Study suggests a link between trees and human health
Monday, June 10, 2013, 5:41 -
The presence of trees can have a positive impact on human health, a study published earlier this year by the U.S. Forest Service suggests.
Researchers analyzed 18 years of data from 1,296 counties in 15 U.S. states and found that people living in areas infested with tree-killing beetles suffered 21,000 more cardiovascular and lower respiratory complications and deaths, compared with people living in unaffected areas.
The emerald ash borer - an invasive species native to Asia an Russia - is responsible for the death of nearly 100 million ash trees in the eastern and midwestern U.S. as well as in Quebec and Ontario.
While adults cause little disruption to the environment, larvae feed on the inner bark of ash trees, destroying them.
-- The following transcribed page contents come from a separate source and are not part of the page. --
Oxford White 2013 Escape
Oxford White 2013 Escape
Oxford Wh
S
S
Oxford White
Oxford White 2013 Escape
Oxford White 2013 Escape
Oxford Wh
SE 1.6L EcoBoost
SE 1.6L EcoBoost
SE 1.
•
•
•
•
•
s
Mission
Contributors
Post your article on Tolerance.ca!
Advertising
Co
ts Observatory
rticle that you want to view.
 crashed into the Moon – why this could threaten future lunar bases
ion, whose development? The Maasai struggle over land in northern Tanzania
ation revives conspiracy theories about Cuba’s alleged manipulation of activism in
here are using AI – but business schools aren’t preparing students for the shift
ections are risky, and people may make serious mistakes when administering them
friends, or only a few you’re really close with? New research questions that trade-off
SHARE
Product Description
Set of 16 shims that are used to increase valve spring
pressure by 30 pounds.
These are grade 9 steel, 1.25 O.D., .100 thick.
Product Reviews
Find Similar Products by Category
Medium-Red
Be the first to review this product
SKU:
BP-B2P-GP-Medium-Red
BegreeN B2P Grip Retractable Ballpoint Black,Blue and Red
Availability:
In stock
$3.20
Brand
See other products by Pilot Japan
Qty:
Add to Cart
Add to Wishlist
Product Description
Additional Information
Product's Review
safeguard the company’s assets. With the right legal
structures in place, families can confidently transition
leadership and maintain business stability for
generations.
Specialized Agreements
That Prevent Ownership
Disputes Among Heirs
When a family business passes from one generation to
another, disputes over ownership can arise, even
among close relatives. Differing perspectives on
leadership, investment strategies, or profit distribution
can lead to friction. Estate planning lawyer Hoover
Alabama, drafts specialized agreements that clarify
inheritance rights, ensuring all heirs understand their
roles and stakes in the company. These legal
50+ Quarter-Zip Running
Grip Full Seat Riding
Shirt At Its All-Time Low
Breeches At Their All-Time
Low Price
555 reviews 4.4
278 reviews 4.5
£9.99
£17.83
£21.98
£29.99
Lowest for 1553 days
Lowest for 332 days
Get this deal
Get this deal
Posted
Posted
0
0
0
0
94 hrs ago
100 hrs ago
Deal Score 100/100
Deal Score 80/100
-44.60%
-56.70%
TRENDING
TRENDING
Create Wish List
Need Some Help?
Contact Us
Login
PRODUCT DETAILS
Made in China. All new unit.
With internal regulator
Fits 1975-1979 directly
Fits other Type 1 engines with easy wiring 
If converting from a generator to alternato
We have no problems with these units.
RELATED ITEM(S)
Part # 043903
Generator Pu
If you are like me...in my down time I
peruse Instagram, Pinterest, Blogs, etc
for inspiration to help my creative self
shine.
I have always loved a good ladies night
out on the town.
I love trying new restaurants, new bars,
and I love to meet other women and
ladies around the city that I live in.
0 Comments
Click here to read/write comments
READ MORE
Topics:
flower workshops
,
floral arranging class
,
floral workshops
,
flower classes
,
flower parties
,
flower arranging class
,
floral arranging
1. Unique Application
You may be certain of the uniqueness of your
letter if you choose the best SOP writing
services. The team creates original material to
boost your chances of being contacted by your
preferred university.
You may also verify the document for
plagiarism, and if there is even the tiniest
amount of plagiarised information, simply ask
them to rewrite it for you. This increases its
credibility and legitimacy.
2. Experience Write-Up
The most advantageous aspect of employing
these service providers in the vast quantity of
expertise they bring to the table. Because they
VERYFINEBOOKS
Trees in Asia and Russia have developed natural defenses, but North American trees have no way to combat the bugs.
Emerald ash borers target all 22 species of North American ash, killing nearly every tree they come into contact with.
Because the insects destroy trees in a relatively short time, researchers were provided with a unique opportunity to examine the impact of significant environmental changes on human health.
"There’s a natural tendency to see our findings and conclude that, surely, the higher mortality rates are because of some confounding variable, like income or education, and not the loss of trees,” said lead study author Geoffrey Donovan in a statement, “but we saw the same pattern repeated over and over in counties with very different demographic makeups."
The link between cardiovascular and lower respiratory diseases and the absence of trees has yet to be determined.